ICPM 2024 Keynote - Multi-paradigm, Online, Hierarchical Simulations to Support Process Mining
DOI: https://doi.org/10.11583/DTU.27276591
This is the recording of the academic keynote given at ICPM 2024 https://icpmconference.org/2024/keynotes/.
In this keynote talk, multi-paradigm, hierarchical, and online simulations will be introduced and discussed to support effective process mining. First, an overview of multi-paradigm simulations, such as discrete event simulation (DES), agent-based modeling (ABM), and system dynamics (SD), will be provided. While the goal of these modeling paradigms is the same (i.e. representing a real system validly and credibly), key characteristics and differences will be explained. In DES, objects/entities are relatively passive, and their dynamics are driven by a top-down comprehensive process model. On the other hand, agents in ABM are relatively active, and their dynamics are driven by their bottom-up behavior model considering their interactions with other agents and the environment. Unlike DES and ABM, which represent systems involving discrete entities/agents and events usually in a discrete-time, SD represents systems using difference or differential equations. In this talk, we will demonstrate ABM and SD result in the same system equation using a simple M/M/1 (i.e. one server, one type of customers, infinite queuing capacity) service system, where ABM system equation is derived involving an expected value and probability and SD system equation is derived via solving a differential equation.
Second, an online simulation-based planning and control (SPC) approach is introduced, where a fast-running DES simulation is used as a predictive tool to evaluate decision alternatives at the planning stage, and the same DES model (a twin-simulation running in real-time) is used as a task generator to drive a real system at the control stage. The simulation models used in this SPC approach are automatically generated from a resource model (e.g. information contained in an ERP system for an enterprise). In this talk, the requirements for automatic simulation model generation will be discussed, which will be useful for the process mining community to mine and develop a process and simulation model from event log data.

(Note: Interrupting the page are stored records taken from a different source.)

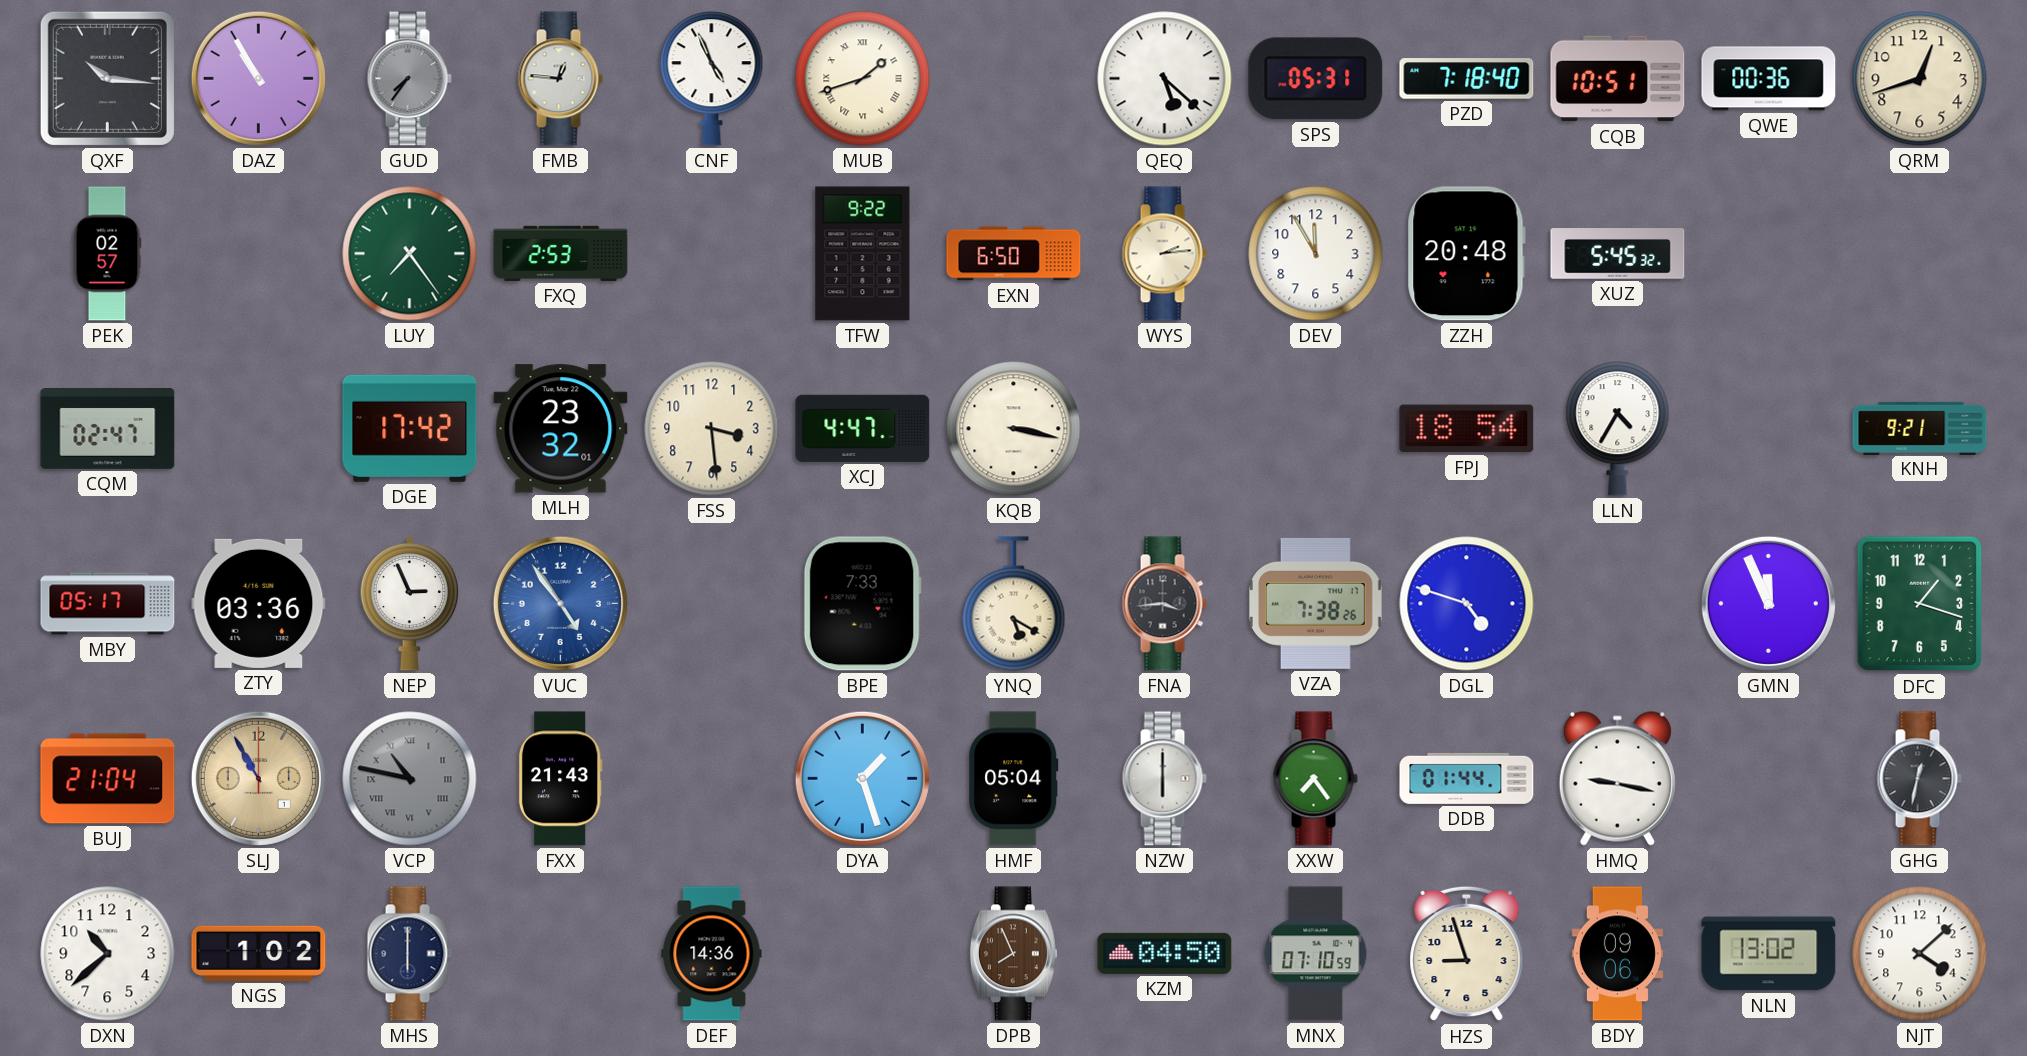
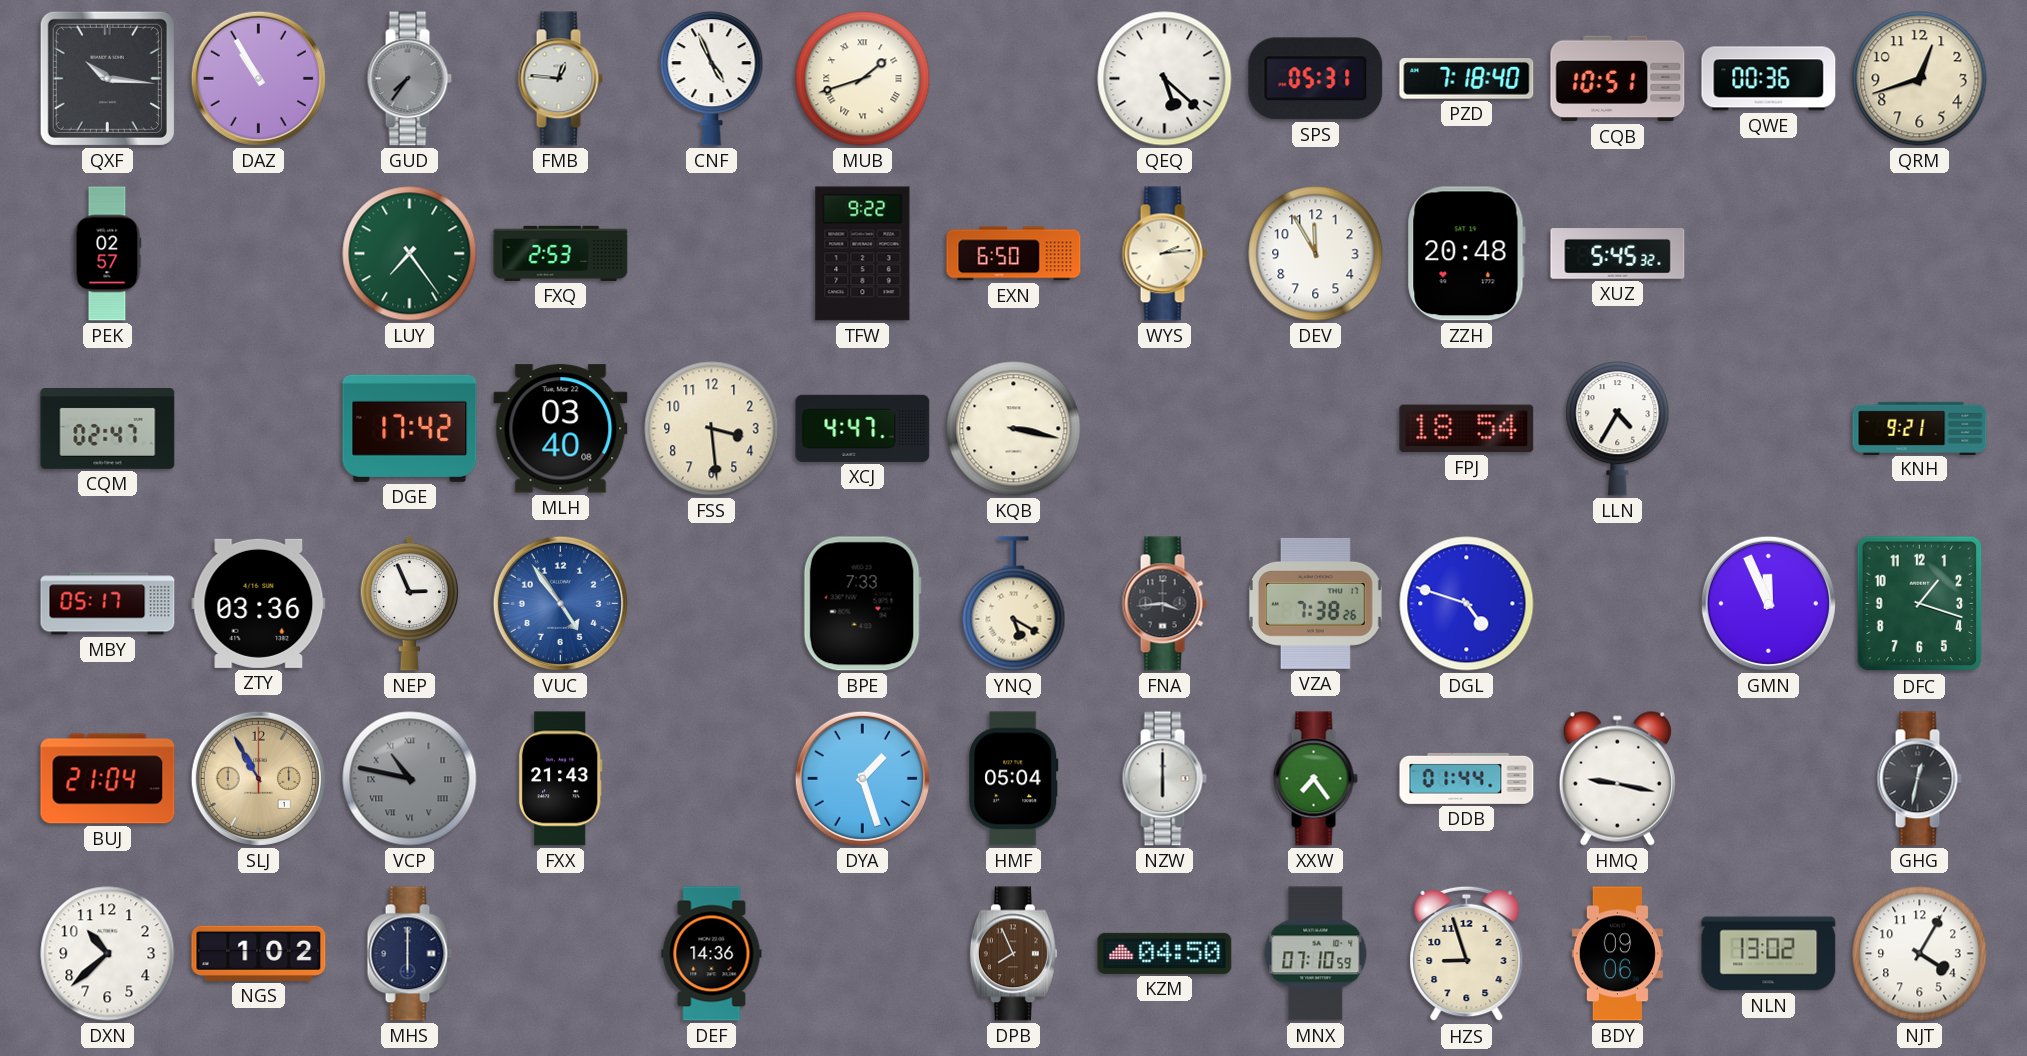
MLH: 23:32 -> 03:40
NJT: 4:08 -> 4:05
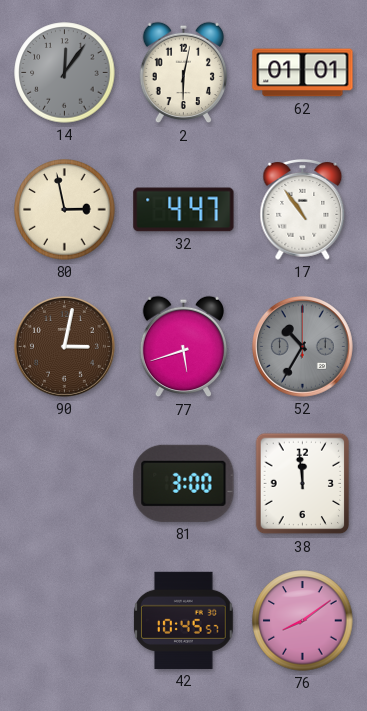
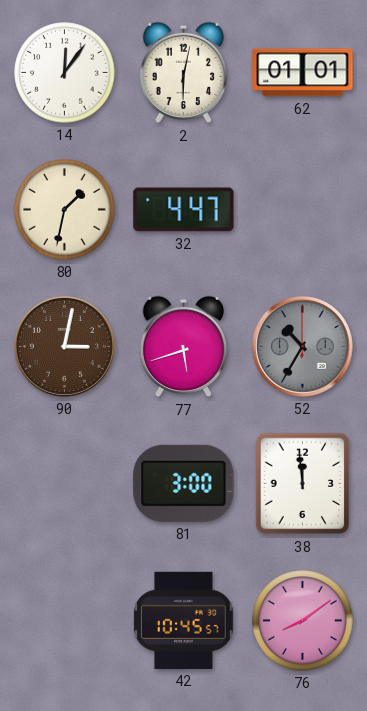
14 dial: grey -> white
80: 2:58 -> 1:32
17: 10:54 -> none
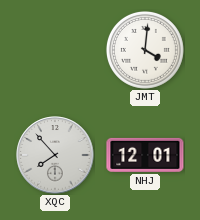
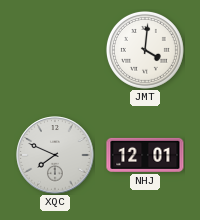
XQC: 7:53 -> 7:49
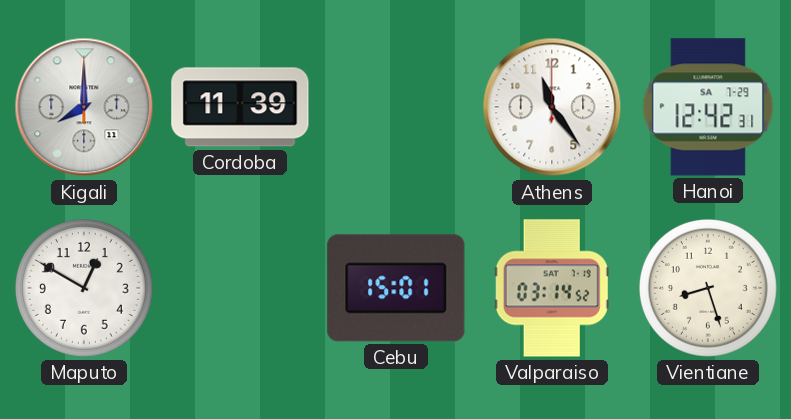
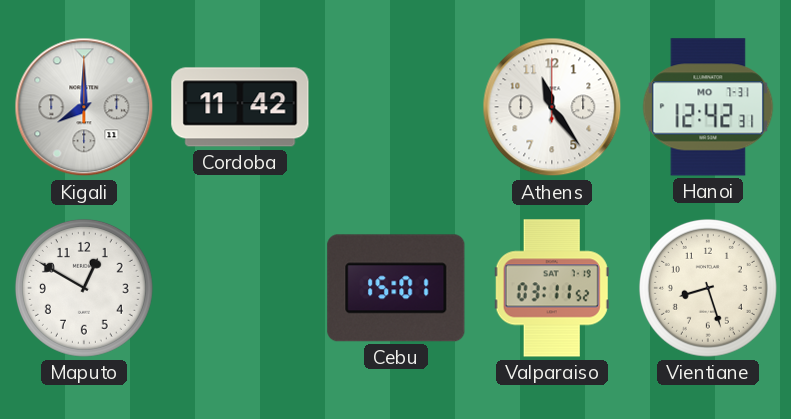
Cordoba: 11:39 -> 11:42
Hanoi date: SA 7-29 -> MO 7-31
Valparaiso: 03:14 -> 03:11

Third, an extension of SPC to a highly complex system is discussed, which involves a dynamic data-driven adaptive multi-scale simulation (DDDAMS) framework. A key module in this framework enhances the computational efficiency of the system-level simulation considering available data, computational resources, and model validity/credibility via dynamic switching of fidelity of component simulations and information gathering during the simulation execution over time. In this talk, a few case studies (i.e. simple M/M/1 service, smart manufacturing, unmanned aerial/ground vehicles) will be used to illustrate the above-mentioned concepts and facilitate discussions.
Biography
Young-Jun Son is the James J. Solberg Head and Ransburg Professor of School of Industrial Engineering at Purdue University. He is a Fellow of the Institute of Industrial and Systems Engineers (IISE), and has received the Society of Manufacturing Engineers (SME) 2004 Outstanding Young ME Award, the IISE 2005 Outstanding Young IE Award, the IISE Annual Meeting Best Paper Awards (2005, 2008, 2009, 2016, 2018, 2019), and the Best Paper of the Year Award (2007) in International Journal of Industrial Engineering. He has authored/co-authored over 220 research publications. He is a Department Editor for IISE Transactions and serves on the editorial board for seven additional journals. He was the vice chair for the SISO Core Manufacturing Simulation Data Standard Product Development Group. He has served as co-Program Chair for ISERC 2007, the General Chair for INFORMS Annual Meeting 2018, and the General Chair for Winter Simulation Conference 2019.